According to the above mentioned two advantages of the data, whether a business is built in the Taiwan Taiwan, or it is also a company to build a data in the beginning from zero to one. The author has a few summary:
First, it is directed to different industries. Although traditional enterprise digital reform is on the road, there are already many industries that have been reform, but for most traditional enterprises, don’t say data middle desk, the company has not arrived in the age of data warehouse, “Rome is not One day, “Those the financial resources of the construction of the construction data,” time cost is high, that is, for the business circulation model of traditional enterprises, the accepted level of enterprise employees is a difficult gap, and the data is unhappy.

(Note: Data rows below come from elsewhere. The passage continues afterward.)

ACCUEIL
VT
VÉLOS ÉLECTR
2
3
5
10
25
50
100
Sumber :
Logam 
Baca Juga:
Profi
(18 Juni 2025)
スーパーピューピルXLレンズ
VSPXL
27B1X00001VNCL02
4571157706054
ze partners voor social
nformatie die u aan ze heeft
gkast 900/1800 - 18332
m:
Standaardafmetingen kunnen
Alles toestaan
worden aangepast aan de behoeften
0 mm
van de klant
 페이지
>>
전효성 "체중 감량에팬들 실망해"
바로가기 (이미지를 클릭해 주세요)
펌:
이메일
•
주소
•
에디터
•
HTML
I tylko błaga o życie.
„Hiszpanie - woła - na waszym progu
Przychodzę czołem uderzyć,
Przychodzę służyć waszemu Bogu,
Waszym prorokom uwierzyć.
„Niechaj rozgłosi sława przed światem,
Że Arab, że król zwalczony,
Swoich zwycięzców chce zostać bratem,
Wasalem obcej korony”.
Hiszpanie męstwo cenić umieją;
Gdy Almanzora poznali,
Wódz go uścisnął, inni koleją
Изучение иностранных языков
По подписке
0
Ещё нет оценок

For traditional enterprises or Internet companies in the data warehouse era, the transition data can be tried because various departments have unfinitually meet their business support points to take the requirements, business statistics, and counting requirements.

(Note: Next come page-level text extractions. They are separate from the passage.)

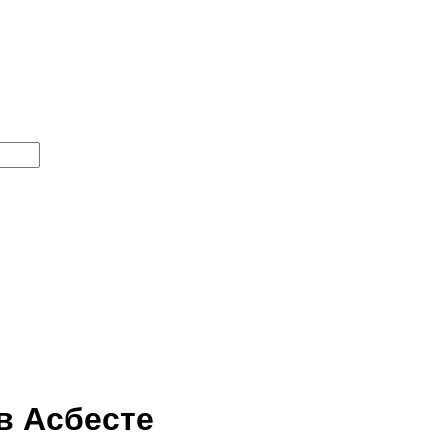
в Асбесте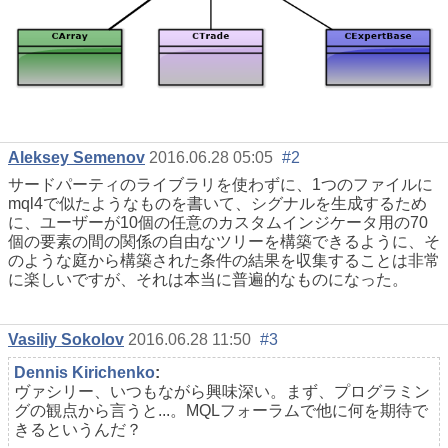
Aleksey Semenov
2016.06.28 05:05
#2
サードパーティのライブラリを使わずに、1つのファイルに
mql4で似たようなものを書いて、シグナルを生成するため
に、ユーザーが10個の任意のカスタムインジケータ用の70
個の要素の間の関係の自由なツリーを構築できるように、そ
のような庭から構築された条件の結果を収集することは非常
に楽しいですが、それは本当に普遍的なものになった。
Vasiliy Sokolov
2016.06.28 11:50
#3
Dennis Kirichenko
:
ヴァシリー、いつもながら興味深い。まず、プログラミン
グの観点から言うと...。MQLフォーラムで他に何を期待で
きるというんだ？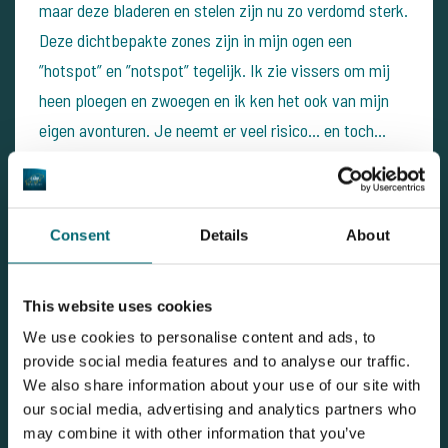
maar deze bladeren en stelen zijn nu zo verdomd sterk.
Deze dichtbepakte zones zijn in mijn ogen een
”hotspot” en ”notspot” tegelijk. Ik zie vissers om mij
heen ploegen en zwoegen en ik ken het ook van mijn
eigen avonturen. Je neemt er veel risico… en toch…
het blijft ”the place to be”.
Ik betrap mij erop dat ik rondjes aan het draaien ben in
Consent
Details
About
mijn hoofd. Het zogenaamde “draaikonten”… Dus vier
steuren verder lig ik er ook… all the way! Zij het wat in
de inhammen en op de iets meer open plekken. De
This website uses cookies
grensvlakken dus. ”Je moet toch dit risico nemen,
We use cookies to personalise content and ads, to
provide social media features and to analyse our traffic.
anders zit je er voor lul!” meldt mijn overbuurman mij
We also share information about your use of our site with
vriendelijk. Dit wanneer ik hem vraag hoe het hem
our social media, advertising and analytics partners who
verloopt en ik aangeef dat ik nogal wat steuren voor
may combine it with other information that you’ve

For beginner enterprises, the business line is still constantly changing, and when they are constantly trying to do, there is no ability to build the data in the data. In other words, it is “the most important thing to go home”.
Third, small knot
This article describes the differences and links between databases, data warehouses, data lakes, and data lakes in this article.
About the data says that data is new oil resources, and the state also uses data as a new type of production factor and is columns to traditional production factors.
I used to work in the pan-Internet and traditional enterprises. For various reasons, the data of traditional enterprises is not smooth compared to dataization in the pan-Internet industry. In August 2020, the State-owned Assets Supervision Commission of the State Council triggered the “Notice on Accelerating the Digital Transformation of State – owned Enterprises” showed that the digital transformation of all state companies will become inevitable, how to help traditional enterprises to digitally transform, using data to drive traditional industries new vitality For data manufacturers, especially for TOB data, the data manager will be challenges and opportunities.
The author will continue to work with everyone to share the articles related to other data products.